* GOAL OF THE EXERCISE
All of the data below should be set down again verbatim, without any images.

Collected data

◇ ◇ ◇ ◇

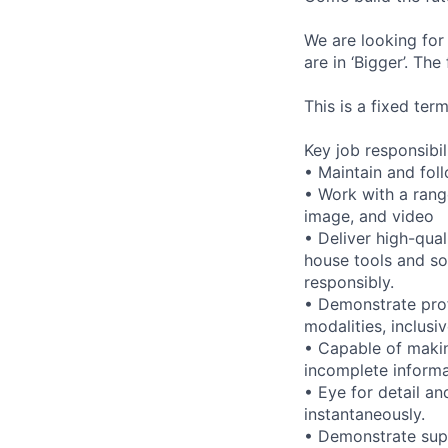
We are looking for
are in ‘Bigger’. Th
This is a fixed ter
Key job responsibil
• Maintain and foll
• Work with a range
image, and video
• Deliver high-qual
house tools and s
responsibly.
• Demonstrate prof
modalities, inclusi
• Capable of maki
incomplete informa
• Eye for detail an
instantaneously.
• Demonstrate supp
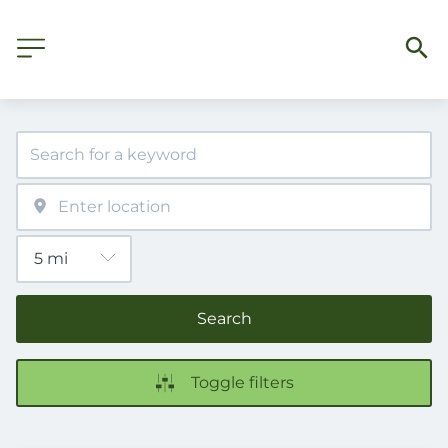
Search
Toggle filters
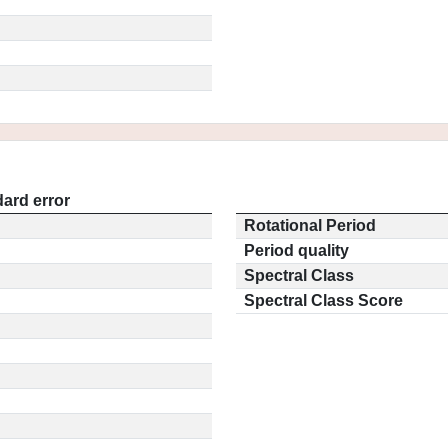
ard error
Rotational Period
Period quality
Spectral Class
Spectral Class Score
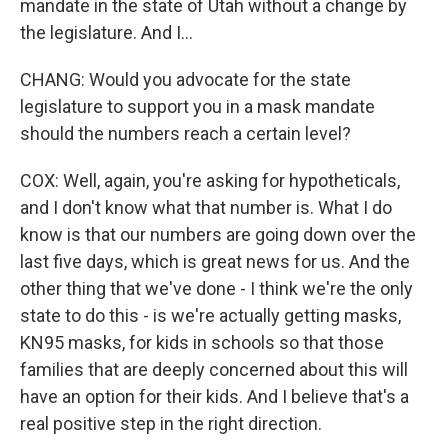
mandate in the state of Utah without a change by
the legislature. And I...
CHANG: Would you advocate for the state
legislature to support you in a mask mandate
should the numbers reach a certain level?
COX: Well, again, you're asking for hypotheticals,
and I don't know what that number is. What I do
know is that our numbers are going down over the
last five days, which is great news for us. And the
other thing that we've done - I think we're the only
state to do this - is we're actually getting masks,
KN95 masks, for kids in schools so that those
families that are deeply concerned about this will
have an option for their kids. And I believe that's a
real positive step in the right direction.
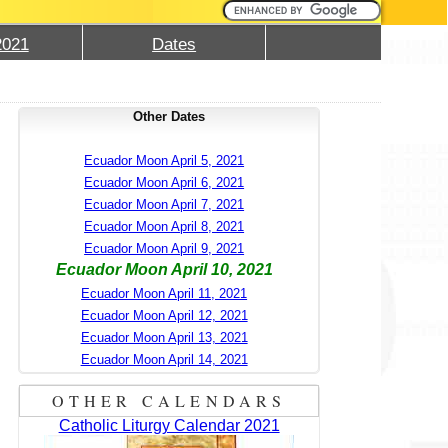
2021
Dates
Other Dates
Ecuador Moon April 5, 2021
Ecuador Moon April 6, 2021
Ecuador Moon April 7, 2021
Ecuador Moon April 8, 2021
Ecuador Moon April 9, 2021
Ecuador Moon April 10, 2021
Ecuador Moon April 11, 2021
Ecuador Moon April 12, 2021
Ecuador Moon April 13, 2021
Ecuador Moon April 14, 2021
OTHER CALENDARS
Catholic Liturgy Calendar 2021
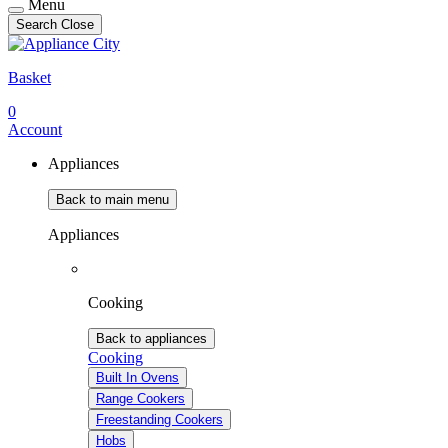
Menu
Search
Close
Basket
0
Account
Appliances
Back to main menu
Appliances
Cooking
Back to appliances
Cooking
Built In Ovens
Range Cookers
Freestanding Cookers
Hobs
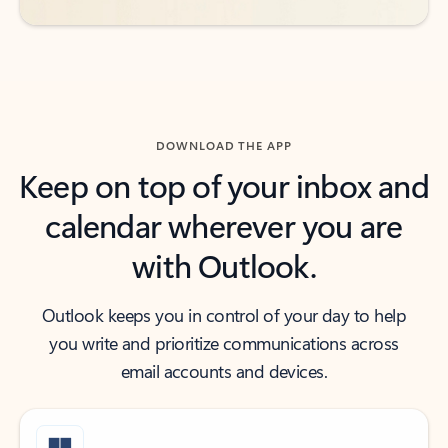
DOWNLOAD THE APP
Keep on top of your inbox and
calendar wherever you are
with Outlook.
Outlook keeps you in control of your day to help
you write and prioritize communications across
email accounts and devices.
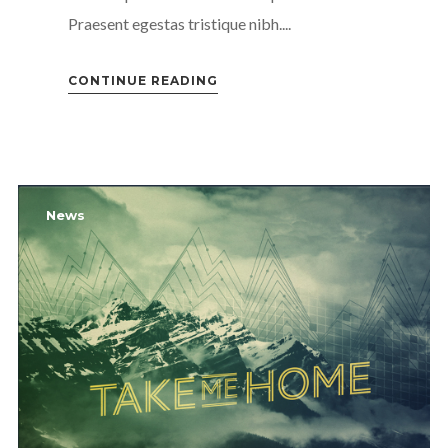
Praesent egestas tristique nibh....
CONTINUE READING
News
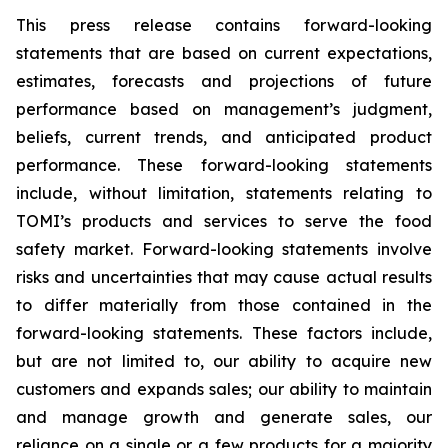
This press release contains forward-looking
statements that are based on current expectations,
estimates, forecasts and projections of future
performance based on management’s judgment,
beliefs, current trends, and anticipated product
performance. These forward-looking statements
include, without limitation, statements relating to
TOMI’s products and services to serve the food
safety market. Forward-looking statements involve
risks and uncertainties that may cause actual results
to differ materially from those contained in the
forward-looking statements. These factors include,
but are not limited to, our ability to acquire new
customers and expands sales; our ability to maintain
and manage growth and generate sales, our
reliance on a single or a few products for a majority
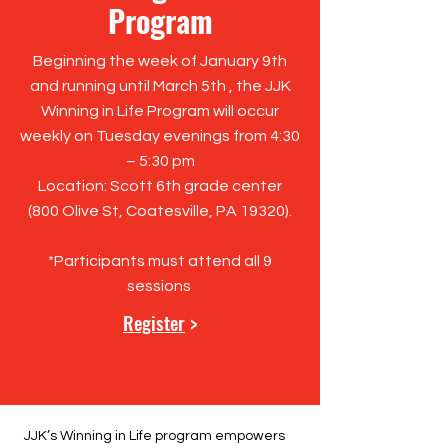
Program
Beginning the week of January 9th
and running until March 5th , the JJK
Winning in Life Program will occur
weekly on Tuesday evenings from 4:30
– 5:30 pm
Location: Scott 6th grade center
(
800 Olive St, Coatesville, PA 19320
).
*Participants must attend all 9
sessions
Register
>
JJK’s Winning in Life program empowers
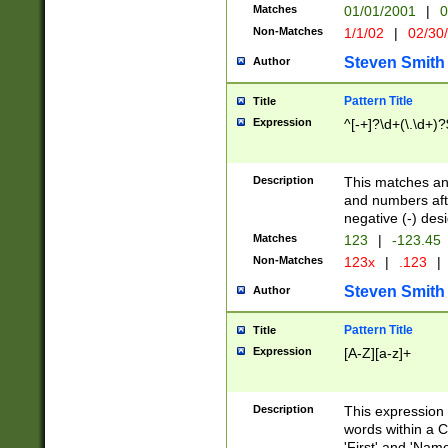
Matches
01/01/2001
|
0
Non-Matches
1/1/02
|
02/30
Steven Smith
Author
Pattern Title
Title
Expression
^[-+]?\d+(\.\d+)?
Description
This matches any
and numbers afte
negative (-) des
Matches
123
|
-123.45
Non-Matches
123x
|
.123
|
Steven Smith
Author
Pattern Title
Title
Expression
[A-Z][a-z]+
Description
This expression
words within a C
'First' and 'Name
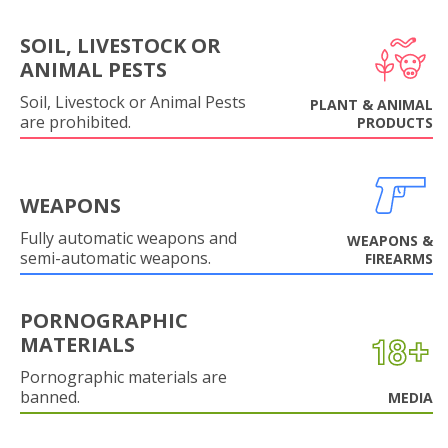
SOIL, LIVESTOCK OR
ANIMAL PESTS
Soil, Livestock or Animal Pests
PLANT & ANIMAL
are prohibited.
PRODUCTS
WEAPONS
Fully automatic weapons and
WEAPONS &
semi-automatic weapons.
FIREARMS
PORNOGRAPHIC
MATERIALS
Pornographic materials are
banned.
MEDIA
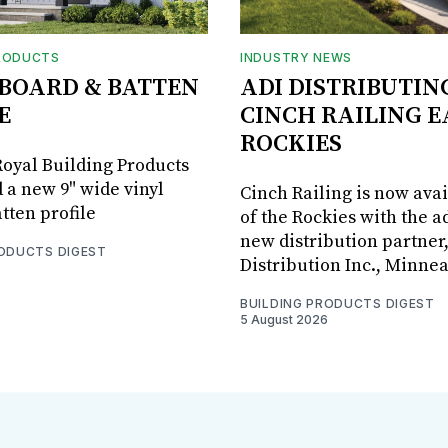
RODUCTS
INDUSTRY NEWS
BOARD & BATTEN
ADI DISTRIBUTIN
E
CINCH RAILING E
ROCKIES
oyal Building Products
 a new 9" wide vinyl
Cinch Railing is now avai
tten profile
of the Rockies with the ad
new distribution partner
RODUCTS DIGEST
Distribution Inc., Minne
BUILDING PRODUCTS DIGEST
5 August 2026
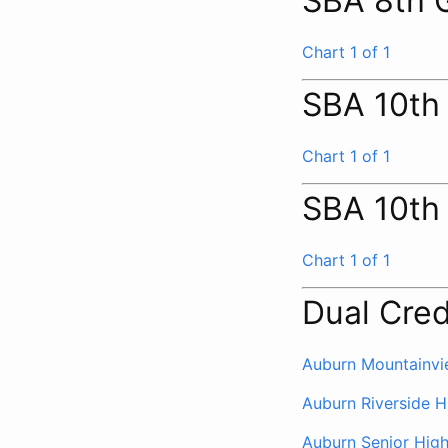
SBA 8th 
Chart 1 of 1
SBA 10th
Chart 1 of 1
SBA 10th
Chart 1 of 1
Dual Cred
Auburn Mountainvi
Auburn Riverside H
Auburn Senior Hig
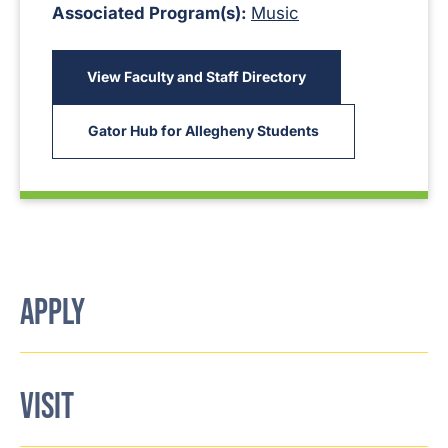
Associated Program(s):
Music
View Faculty and Staff Directory
Gator Hub for Allegheny Students
APPLY
VISIT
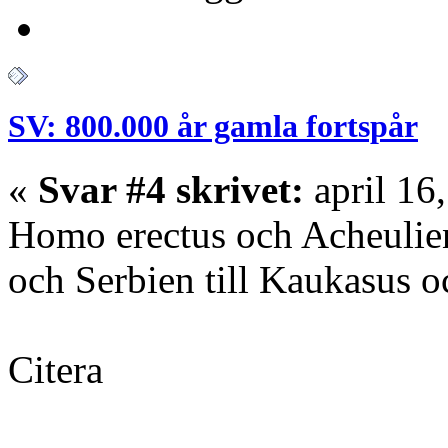
SV: 800.000 år gamla fortspår
«
Svar #4 skrivet:
april 16
Homo erectus och Acheulien
och Serbien till Kaukasus o
Citera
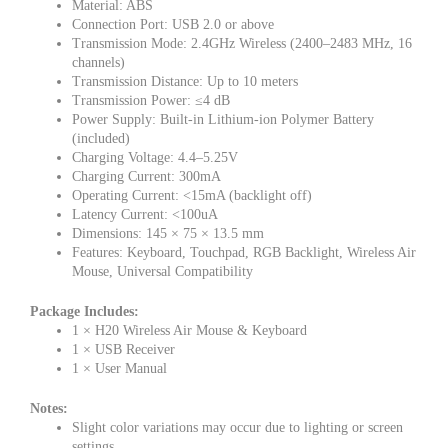
Material: ABS
Connection Port: USB 2.0 or above
Transmission Mode: 2.4GHz Wireless (2400–2483 MHz, 16
channels)
Transmission Distance: Up to 10 meters
Transmission Power: ≤4 dB
Power Supply: Built-in Lithium-ion Polymer Battery
(included)
Charging Voltage: 4.4–5.25V
Charging Current: 300mA
Operating Current: <15mA (backlight off)
Latency Current: <100uA
Dimensions: 145 × 75 × 13.5 mm
Features: Keyboard, Touchpad, RGB Backlight, Wireless Air
Mouse, Universal Compatibility
Package Includes:
1 × H20 Wireless Air Mouse & Keyboard
1 × USB Receiver
1 × User Manual
Notes:
Slight color variations may occur due to lighting or screen
settings.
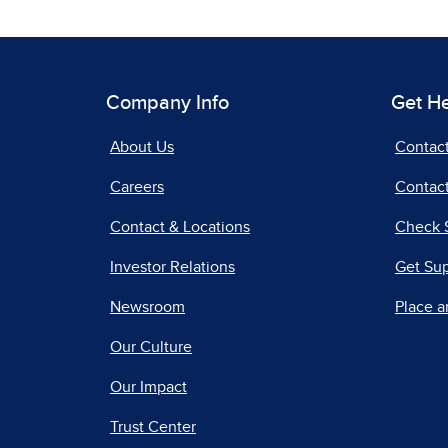
Company Info
Get H
About Us
Contac
Careers
Contact
Contact & Locations
Check 
Investor Relations
Get Su
Newsroom
Place a
Our Culture
Our Impact
Trust Center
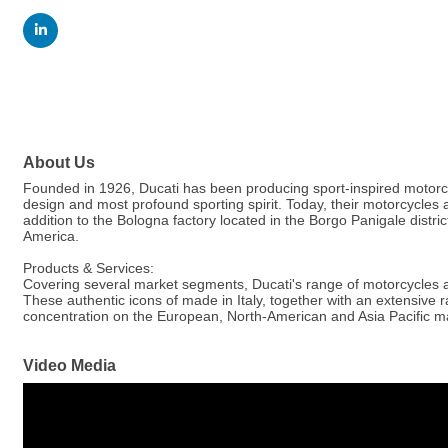
About Us
Founded in 1926, Ducati has been producing sport-inspired motorcy
design and most profound sporting spirit. Today, their motorcycle
addition to the Bologna factory located in the Borgo Panigale distr
America.
Products & Services:
Covering several market segments, Ducati's range of motorcycles a
These authentic icons of made in Italy, together with an extensive r
concentration on the European, North-American and Asia Pacific m
Video Media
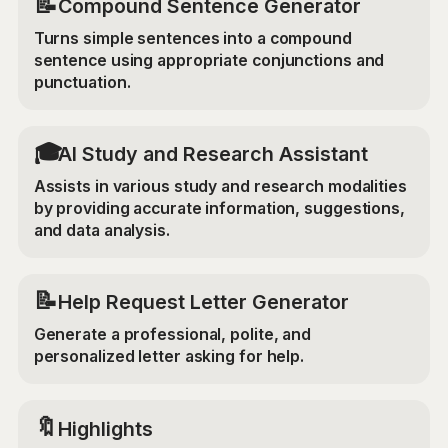
📝
Compound Sentence Generator
Turns simple sentences into a compound
sentence using appropriate conjunctions and
punctuation.
🎓
AI Study and Research Assistant
Assists in various study and research modalities
by providing accurate information, suggestions,
and data analysis.
📝
Help Request Letter Generator
Generate a professional, polite, and
personalized letter asking for help.
🔖
Highlights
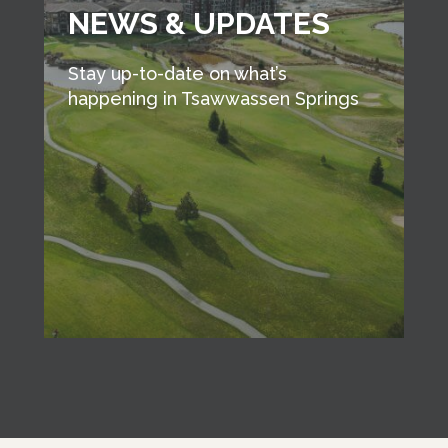
NEWS & UPDATES
Stay up-to-date on what’s
happening in Tsawwassen Springs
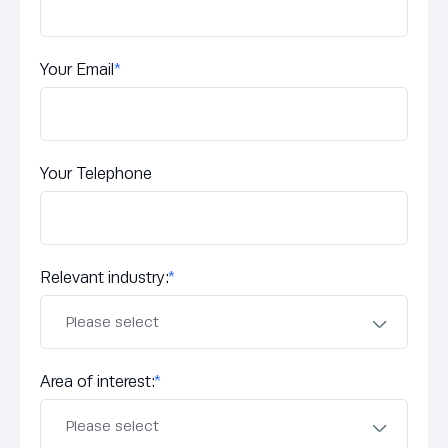
Your Email
*
Your Telephone
Relevant industry:
*
Area of interest:
*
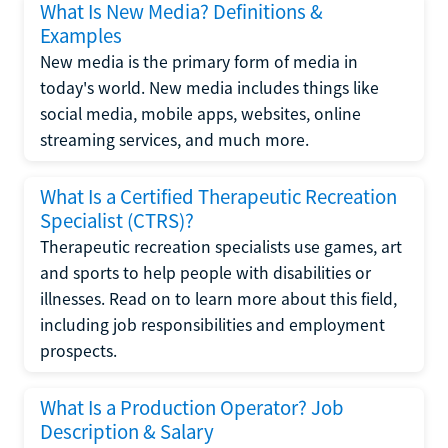
What Is New Media? Definitions &
Examples
New media is the primary form of media in
today's world. New media includes things like
social media, mobile apps, websites, online
streaming services, and much more.
What Is a Certified Therapeutic Recreation
Specialist (CTRS)?
Therapeutic recreation specialists use games, art
and sports to help people with disabilities or
illnesses. Read on to learn more about this field,
including job responsibilities and employment
prospects.
What Is a Production Operator? Job
Description & Salary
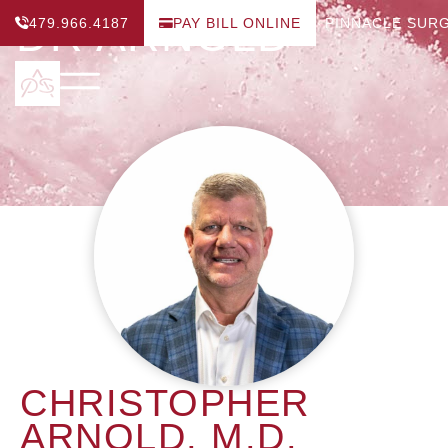
DR ARNOLD
479.966.4187
PAY BILL ONLINE
PINNACLE SUR
CHRISTOPHER
ARNOLD, M.D.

◇ ◇ ◇ ◇

* ANSWER FOR THE TASK
We are looking for
are in ‘Bigger’. Th
This is a fixed ter
Key job responsibil
• Maintain and foll
• Work with a range
image, and video
• Deliver high-qual
house tools and s
responsibly.
• Demonstrate prof
modalities, inclusi
• Capable of maki
incomplete informa
• Eye for detail an
instantaneously.
• Demonstrate supp
Search
Toggle filters
ard error
Rotational Period
Period quality
Spectral Class
Spectral Class Score
mandate in the state of Utah without a change by
the legislature. And I...
CHANG: Would you advocate for the state
legislature to support you in a mask mandate
should the numbers reach a certain level?
COX: Well, again, you're asking for hypotheticals,
and I don't know what that number is. What I do
know is that our numbers are going down over the
last five days, which is great news for us. And the
other thing that we've done - I think we're the only
state to do this - is we're actually getting masks,
KN95 masks, for kids in schools so that those
families that are deeply concerned about this will
have an option for their kids. And I believe that's a
real positive step in the right direction.
2021
Dates
Other Dates
Ecuador Moon April 5, 2021
Ecuador Moon April 6, 2021
Ecuador Moon April 7, 2021
Ecuador Moon April 8, 2021
Ecuador Moon April 9, 2021
Ecuador Moon April 10, 2021
Ecuador Moon April 11, 2021
Ecuador Moon April 12, 2021
Ecuador Moon April 13, 2021
Ecuador Moon April 14, 2021
OTHER CALENDARS
Catholic Liturgy Calendar 2021
Menu
Search
Close
Basket
0
Account
Appliances
Back to main menu
Appliances
Cooking
Back to appliances
Cooking
Built In Ovens
Range Cookers
Freestanding Cookers
Hobs
DOWNLOAD THE APP
Keep on top of your inbox and
calendar wherever you are
with Outlook.
Outlook keeps you in control of your day to help
you write and prioritize communications across
email accounts and devices.
Praesent egestas tristique nibh....
CONTINUE READING
News
This press release contains forward-looking
statements that are based on current expectations,
estimates, forecasts and projections of future
performance based on management’s judgment,
beliefs, current trends, and anticipated product
performance. These forward-looking statements
include, without limitation, statements relating to
TOMI’s products and services to serve the food
safety market. Forward-looking statements involve
risks and uncertainties that may cause actual results
to differ materially from those contained in the
forward-looking statements. These factors include,
but are not limited to, our ability to acquire new
customers and expands sales; our ability to maintain
and manage growth and generate sales, our
reliance on a single or a few products for a majority
Program
Beginning the week of January 9th
and running until March 5th , the JJK
Winning in Life Program will occur
weekly on Tuesday evenings from 4:30
– 5:30 pm
Location: Scott 6th grade center
(
800 Olive St, Coatesville, PA 19320
).
*Participants must attend all 9
sessions
Register
>
JJK’s Winning in Life program empowers
Matches
01/01/2001
|
0
Non-Matches
1/1/02
|
02/30
Steven Smith
Author
Pattern Title
Title
Expression
^[-+]?\d+(\.\d+)?
Description
This matches any
and numbers afte
negative (-) des
Matches
123
|
-123.45
Non-Matches
123x
|
.123
|
Steven Smith
Author
Pattern Title
Title
Expression
[A-Z][a-z]+
Description
This expression
words within a C
'First' and 'Name
SOIL, LIVESTOCK OR
ANIMAL PESTS
Soil, Livestock or Animal Pests
PLANT & ANIMAL
are prohibited.
PRODUCTS
WEAPONS
Fully automatic weapons and
WEAPONS &
semi-automatic weapons.
FIREARMS
PORNOGRAPHIC
MATERIALS
Pornographic materials are
banned.
MEDIA
RODUCTS
INDUSTRY NEWS
BOARD & BATTEN
ADI DISTRIBUTIN
E
CINCH RAILING E
ROCKIES
oyal Building Products
 a new 9" wide vinyl
Cinch Railing is now avai
tten profile
of the Rockies with the ad
new distribution partner
RODUCTS DIGEST
Distribution Inc., Minne
BUILDING PRODUCTS DIGEST
5 August 2026
SBA 8th 
Chart 1 of 1
SBA 10th
Chart 1 of 1
SBA 10th
Chart 1 of 1
Dual Cred
Auburn Mountainvi
Auburn Riverside H
Auburn Senior Hig
Associated Program(s):
Music
View Faculty and Staff Directory
Gator Hub for Allegheny Students
APPLY
VISIT
SV: 800.000 år gamla fortspår
«
Svar #4 skrivet:
april 16
Homo erectus och Acheulien
och Serbien till Kaukasus o
Citera
Material: ABS
Connection Port: USB 2.0 or above
Transmission Mode: 2.4GHz Wireless (2400–2483 MHz, 16
channels)
Transmission Distance: Up to 10 meters
Transmission Power: ≤4 dB
Power Supply: Built-in Lithium-ion Polymer Battery
(included)
Charging Voltage: 4.4–5.25V
Charging Current: 300mA
Operating Current: <15mA (backlight off)
Latency Current: <100uA
Dimensions: 145 × 75 × 13.5 mm
Features: Keyboard, Touchpad, RGB Backlight, Wireless Air
Mouse, Universal Compatibility
Package Includes:
1 × H20 Wireless Air Mouse & Keyboard
1 × USB Receiver
1 × User Manual
Notes:
Slight color variations may occur due to lighting or screen
settings.
Company Info
Get H
About Us
Contac
Careers
Contact
Contact & Locations
Check 
Investor Relations
Get Su
Newsroom
Place a
Our Culture
Our Impact
Trust Center
About Us
Founded in 1926, Ducati has been producing sport-inspired motorcy
design and most profound sporting spirit. Today, their motorcycle
addition to the Bologna factory located in the Borgo Panigale distr
America.
Products & Services:
Covering several market segments, Ducati's range of motorcycles a
These authentic icons of made in Italy, together with an extensive r
concentration on the European, North-American and Asia Pacific m
Video Media
📝
Compound Sentence Generator
Turns simple sentences into a compound
sentence using appropriate conjunctions and
punctuation.
🎓
AI Study and Research Assistant
Assists in various study and research modalities
by providing accurate information, suggestions,
and data analysis.
📝
Help Request Letter Generator
Generate a professional, polite, and
personalized letter asking for help.
🔖
Highlights
NEWS & UPDATES
Stay up-to-date on what’s
happening in Tsawwassen Springs
Your Email
*
Your Telephone
Relevant industry:
*
Area of interest:
*
What Is New Media? Definitions &
Examples
New media is the primary form of media in
today's world. New media includes things like
social media, mobile apps, websites, online
streaming services, and much more.
What Is a Certified Therapeutic Recreation
Specialist (CTRS)?
Therapeutic recreation specialists use games, art
and sports to help people with disabilities or
illnesses. Read on to learn more about this field,
including job responsibilities and employment
prospects.
What Is a Production Operator? Job
Description & Salary
DR ARNOLD
479.966.4187
PAY BILL ONLINE
PINNACLE SUR
CHRISTOPHER
ARNOLD, M.D.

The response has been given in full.